Locate each line of the material that contains "prévenir", then return it.

----------

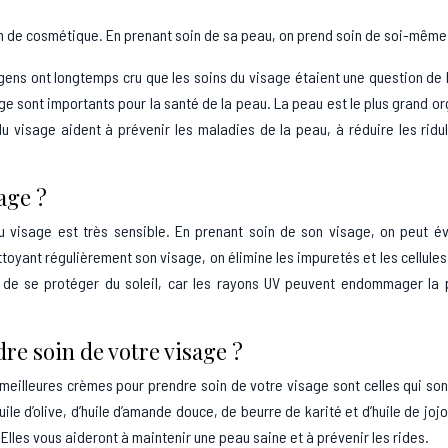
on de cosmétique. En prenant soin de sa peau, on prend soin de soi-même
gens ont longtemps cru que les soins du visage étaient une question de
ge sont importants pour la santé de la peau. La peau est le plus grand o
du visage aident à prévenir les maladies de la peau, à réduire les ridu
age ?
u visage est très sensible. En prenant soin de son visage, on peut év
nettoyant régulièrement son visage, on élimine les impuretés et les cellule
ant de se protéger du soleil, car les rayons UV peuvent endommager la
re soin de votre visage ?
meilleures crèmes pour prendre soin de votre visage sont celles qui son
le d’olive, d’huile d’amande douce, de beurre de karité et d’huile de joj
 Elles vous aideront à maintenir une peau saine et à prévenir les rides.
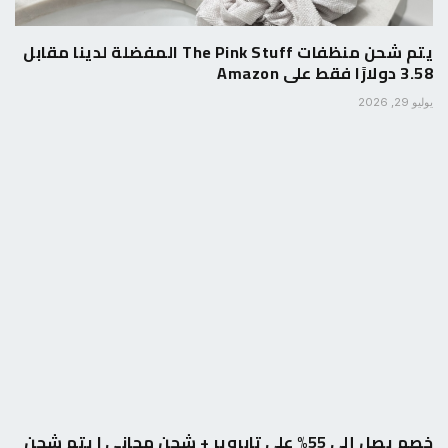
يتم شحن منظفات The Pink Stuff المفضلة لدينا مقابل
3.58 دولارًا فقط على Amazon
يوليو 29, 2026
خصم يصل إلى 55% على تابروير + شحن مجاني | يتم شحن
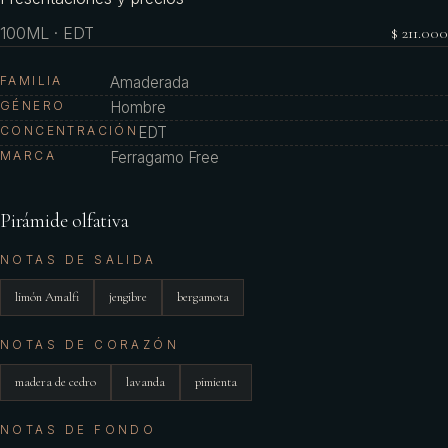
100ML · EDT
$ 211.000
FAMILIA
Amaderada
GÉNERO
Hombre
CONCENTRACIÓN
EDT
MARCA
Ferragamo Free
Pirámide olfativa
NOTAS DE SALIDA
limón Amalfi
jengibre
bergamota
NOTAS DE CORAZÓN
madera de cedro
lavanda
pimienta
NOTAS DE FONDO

----------

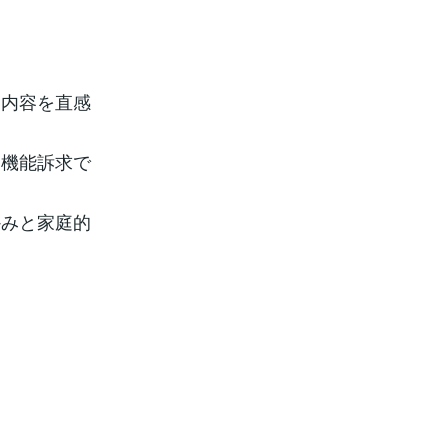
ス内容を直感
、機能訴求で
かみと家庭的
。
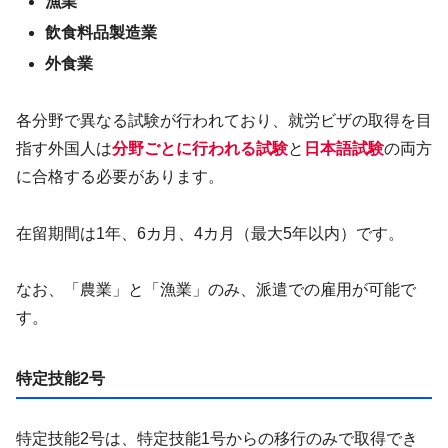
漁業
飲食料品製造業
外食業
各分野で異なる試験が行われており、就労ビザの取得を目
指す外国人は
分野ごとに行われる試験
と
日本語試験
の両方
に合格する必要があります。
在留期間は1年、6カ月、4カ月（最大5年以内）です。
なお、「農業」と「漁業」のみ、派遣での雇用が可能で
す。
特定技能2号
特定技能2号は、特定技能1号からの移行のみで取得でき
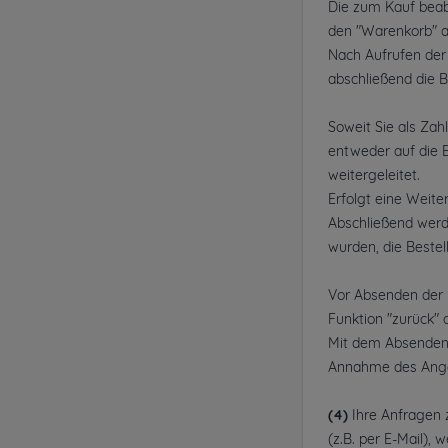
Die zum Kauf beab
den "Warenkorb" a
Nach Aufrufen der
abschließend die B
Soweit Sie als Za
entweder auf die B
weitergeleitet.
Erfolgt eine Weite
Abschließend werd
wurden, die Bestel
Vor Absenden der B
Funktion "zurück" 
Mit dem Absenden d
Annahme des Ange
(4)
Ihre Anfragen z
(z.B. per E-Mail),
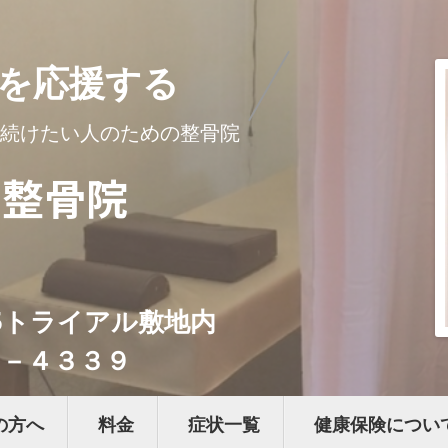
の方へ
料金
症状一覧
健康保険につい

----------

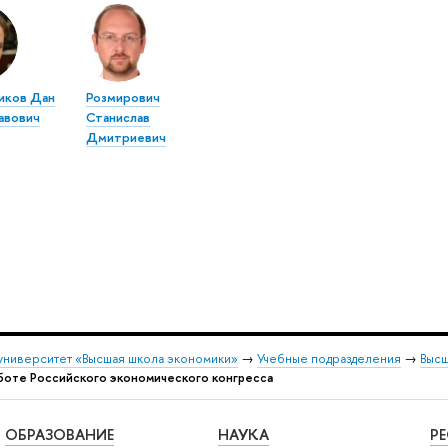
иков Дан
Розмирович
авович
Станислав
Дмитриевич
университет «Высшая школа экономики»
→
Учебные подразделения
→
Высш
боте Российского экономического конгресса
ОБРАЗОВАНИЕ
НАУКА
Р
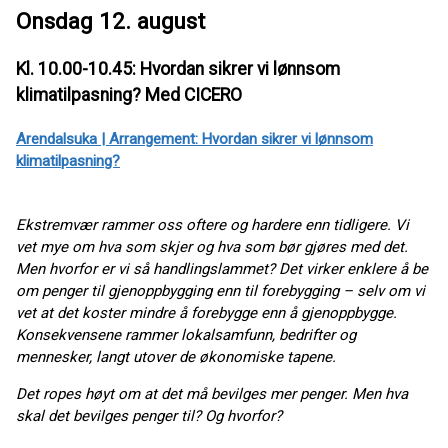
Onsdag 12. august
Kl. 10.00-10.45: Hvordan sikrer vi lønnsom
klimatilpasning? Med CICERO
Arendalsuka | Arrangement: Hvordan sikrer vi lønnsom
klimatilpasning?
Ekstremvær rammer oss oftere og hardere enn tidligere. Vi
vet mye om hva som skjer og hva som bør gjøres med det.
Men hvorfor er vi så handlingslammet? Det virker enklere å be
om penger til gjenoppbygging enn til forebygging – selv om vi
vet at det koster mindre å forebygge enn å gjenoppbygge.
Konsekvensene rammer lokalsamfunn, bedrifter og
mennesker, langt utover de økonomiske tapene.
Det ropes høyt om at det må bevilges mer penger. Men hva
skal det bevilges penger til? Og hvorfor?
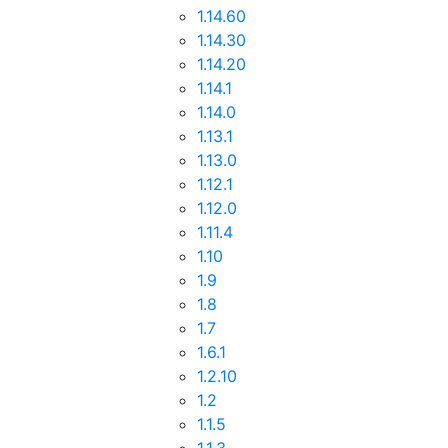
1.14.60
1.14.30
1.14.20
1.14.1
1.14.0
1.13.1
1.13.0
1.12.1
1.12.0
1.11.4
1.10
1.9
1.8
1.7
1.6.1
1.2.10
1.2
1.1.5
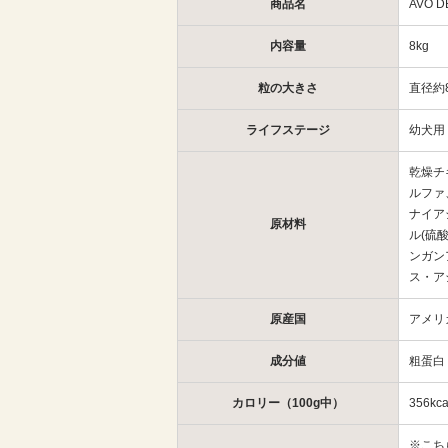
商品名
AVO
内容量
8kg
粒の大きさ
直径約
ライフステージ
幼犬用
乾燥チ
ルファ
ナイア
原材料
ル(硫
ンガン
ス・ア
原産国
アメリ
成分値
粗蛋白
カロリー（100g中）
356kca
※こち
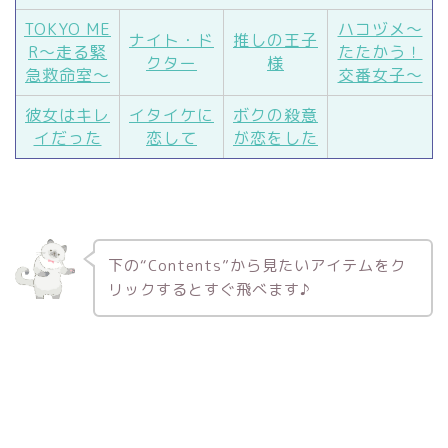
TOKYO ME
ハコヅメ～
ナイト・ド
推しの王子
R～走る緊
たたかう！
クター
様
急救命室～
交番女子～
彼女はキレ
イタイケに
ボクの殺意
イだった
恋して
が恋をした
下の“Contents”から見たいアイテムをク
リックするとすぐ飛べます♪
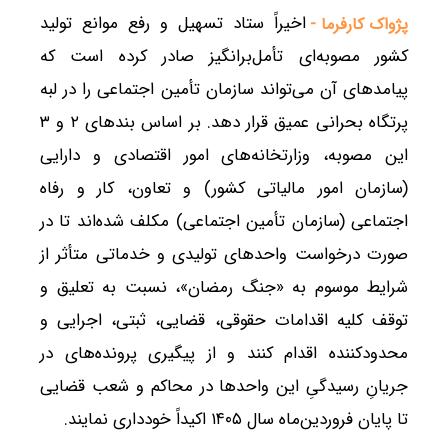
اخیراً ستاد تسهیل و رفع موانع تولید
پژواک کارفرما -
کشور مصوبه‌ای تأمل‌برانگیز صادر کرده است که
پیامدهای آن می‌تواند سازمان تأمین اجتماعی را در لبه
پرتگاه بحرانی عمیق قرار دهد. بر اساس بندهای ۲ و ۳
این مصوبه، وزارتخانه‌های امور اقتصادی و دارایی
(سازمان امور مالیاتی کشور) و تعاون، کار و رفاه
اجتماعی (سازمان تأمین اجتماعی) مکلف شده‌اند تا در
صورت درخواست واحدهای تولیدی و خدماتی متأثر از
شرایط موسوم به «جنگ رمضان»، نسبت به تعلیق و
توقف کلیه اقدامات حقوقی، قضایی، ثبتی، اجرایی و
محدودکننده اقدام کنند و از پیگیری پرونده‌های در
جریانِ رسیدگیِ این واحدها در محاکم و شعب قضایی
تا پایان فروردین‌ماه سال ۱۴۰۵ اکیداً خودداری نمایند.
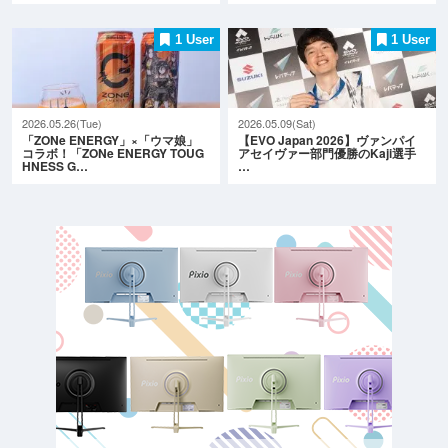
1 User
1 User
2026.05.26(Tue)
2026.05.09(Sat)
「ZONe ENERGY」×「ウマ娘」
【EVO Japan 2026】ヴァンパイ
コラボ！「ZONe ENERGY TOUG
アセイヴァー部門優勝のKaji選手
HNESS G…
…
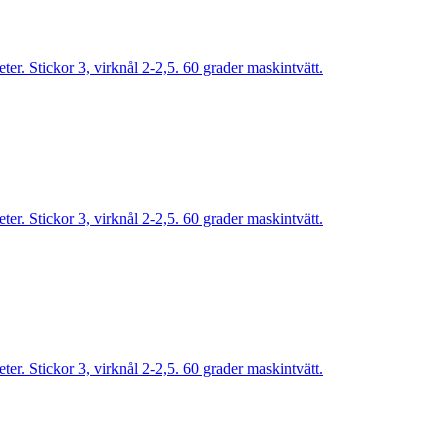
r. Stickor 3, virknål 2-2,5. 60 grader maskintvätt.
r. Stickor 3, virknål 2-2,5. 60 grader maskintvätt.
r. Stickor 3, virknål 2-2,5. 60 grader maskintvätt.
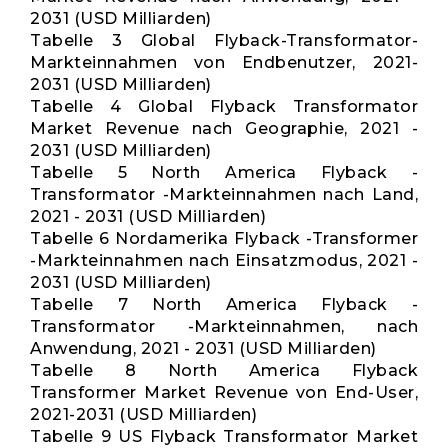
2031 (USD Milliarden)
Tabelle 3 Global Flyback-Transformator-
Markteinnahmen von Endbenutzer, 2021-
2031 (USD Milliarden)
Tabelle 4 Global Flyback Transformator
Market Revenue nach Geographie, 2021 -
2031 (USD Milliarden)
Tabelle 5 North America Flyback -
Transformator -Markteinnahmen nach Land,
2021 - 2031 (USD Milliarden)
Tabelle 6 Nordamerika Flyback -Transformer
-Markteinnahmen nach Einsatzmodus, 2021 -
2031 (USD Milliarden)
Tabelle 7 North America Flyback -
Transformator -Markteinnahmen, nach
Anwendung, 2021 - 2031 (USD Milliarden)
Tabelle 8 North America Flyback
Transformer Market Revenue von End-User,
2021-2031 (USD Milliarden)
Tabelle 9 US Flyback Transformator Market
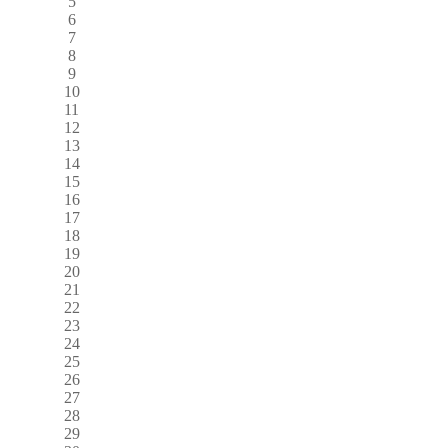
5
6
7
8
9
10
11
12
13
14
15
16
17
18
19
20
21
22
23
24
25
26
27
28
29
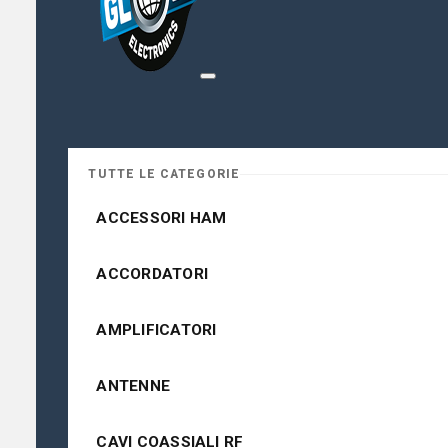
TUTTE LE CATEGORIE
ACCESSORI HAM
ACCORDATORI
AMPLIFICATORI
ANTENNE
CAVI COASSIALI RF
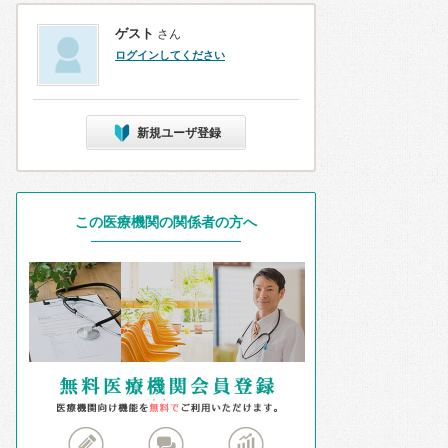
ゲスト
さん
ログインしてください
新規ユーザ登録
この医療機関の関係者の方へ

----------

[OUTPUT FOR THIS TASK]
du visage aident à prévenir les maladies de la peau, à réduire les ridu
 Elles vous aideront à maintenir une peau saine et à prévenir les rides.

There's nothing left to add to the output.